As increasingly riotous as things get, Mike Judge always remembers to keep his characters and their kind of mundane, crappy world in the foreground.  Peter’s life before his hypnosis revolves around his job and his attempts to fit what his girlfriend wants for them.  Once he stops caring about work, his life opens up. Peter’s rejection of cubicle culture is treated as kind a of a spiritual awakening.



It helps, too, that Judge fills in the margins with all kinds of true to life details, from Peter’s posse to the aggravating boss who always catches you when you’re trying to get out a little early or without working weekends.

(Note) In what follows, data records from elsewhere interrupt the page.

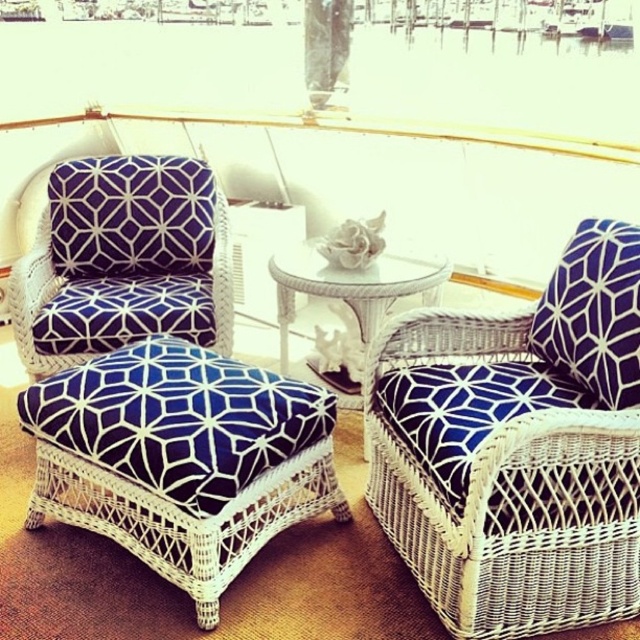 Describe the element at coordinates (593, 312) in the screenshot. I see `blue printed cushion at right` at that location.

This screenshot has height=640, width=640. I want to click on blue printed cushion at right, so click(593, 312).

At what (x,y) coordinates should I click in order to perform the action: click on blue printed cushion at right. Please return your answer as a coordinate pair (x, y). The image size is (640, 640). Looking at the image, I should click on (593, 312).

Does white wicker armchair at center appear under blue printed cushion at right?

Yes.

Is point (424, 589) positioned before point (600, 317)?

Yes, point (424, 589) is closer to viewer.

Does point (602, 403) come in front of point (582, 269)?

Yes, it is.

Find the location of a particular element. white wicker armchair at center is located at coordinates (516, 449).

Where is `navy blue fabric stool at center`? This screenshot has width=640, height=640. navy blue fabric stool at center is located at coordinates (180, 458).

Consider the image. Is navy blue fabric stool at center bigger than matte blue fabric armchair at left?

Indeed, navy blue fabric stool at center has a larger size compared to matte blue fabric armchair at left.

Does point (122, 449) come in front of point (17, 275)?

Yes, it is in front of point (17, 275).

At what (x,y) coordinates should I click in order to perform the action: click on navy blue fabric stool at center. Please return your answer as a coordinate pair (x, y). This screenshot has height=640, width=640. Looking at the image, I should click on (180, 458).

There’s the annoying guy who makes awkward and stupid sex jokes, the strange, off-kilter guy who mostly mutters to himself, and the people who think they’re keeping morale up by saying “Somebody’s got a case of the Mondays!” There’s the printer that never works, the convoluted bureaucracy; many of us have been through some or all of this.

It also helps that the cast is totally game. Livingston brings a kind of James Garner-esque calm to Peter, David Herman (who with Orlando Jones I remember fondly from the early days of Mad TV) is great as the irritable Michael Bolton, and Jennifer Aniston has an appealing girl-next-door presence. She was already in the midst of becoming America’s sweetheart by the time this movie was released, and it’s pretty apparent.



Three performances, for me at least, steal the show.

Diedrich Bader has a relatively small but no less great role as Peter’s wise, affably redneck neighbor who talks about his wish to have two women at once and gives Peter sage advice in the face of a prison sentence (“Protect your cornhole”). Gary Cole is just as great as Peter’s boss Bill Lumbergh, employing a smug, shit-eating grin and a wonderfully irritating drawl. And Stephen Root, as Milton (the original focal point of the animated shorts that inspired this film), is unrecognizable and perfect as the meek, off-putting guy the bosses love to dump on. A trio of great comic performances, to be sure.

Office Space came as R-rated comedy started experiencing a bit of a renaissance with There’s Something About Mary, but it was far less broad and made less of a box-office splash. The emerging DVD market, however, saved it from obscurity, and the film became a cult classic within a few years. I remember working out of the IT office at my school when my boss asked me I’d seen it. Within a couple of days, I not only watched it, but I watched it again and embraced it like it was my life.

Shortly after graduation, it became my life for a little while.

Office Space is one of the great modern comedies, hysterical and packed with jokes, and at the same time, grounded in universal experience. It’s not quite representative of the ’90s, but nonetheless one of the best things to come out of the decade.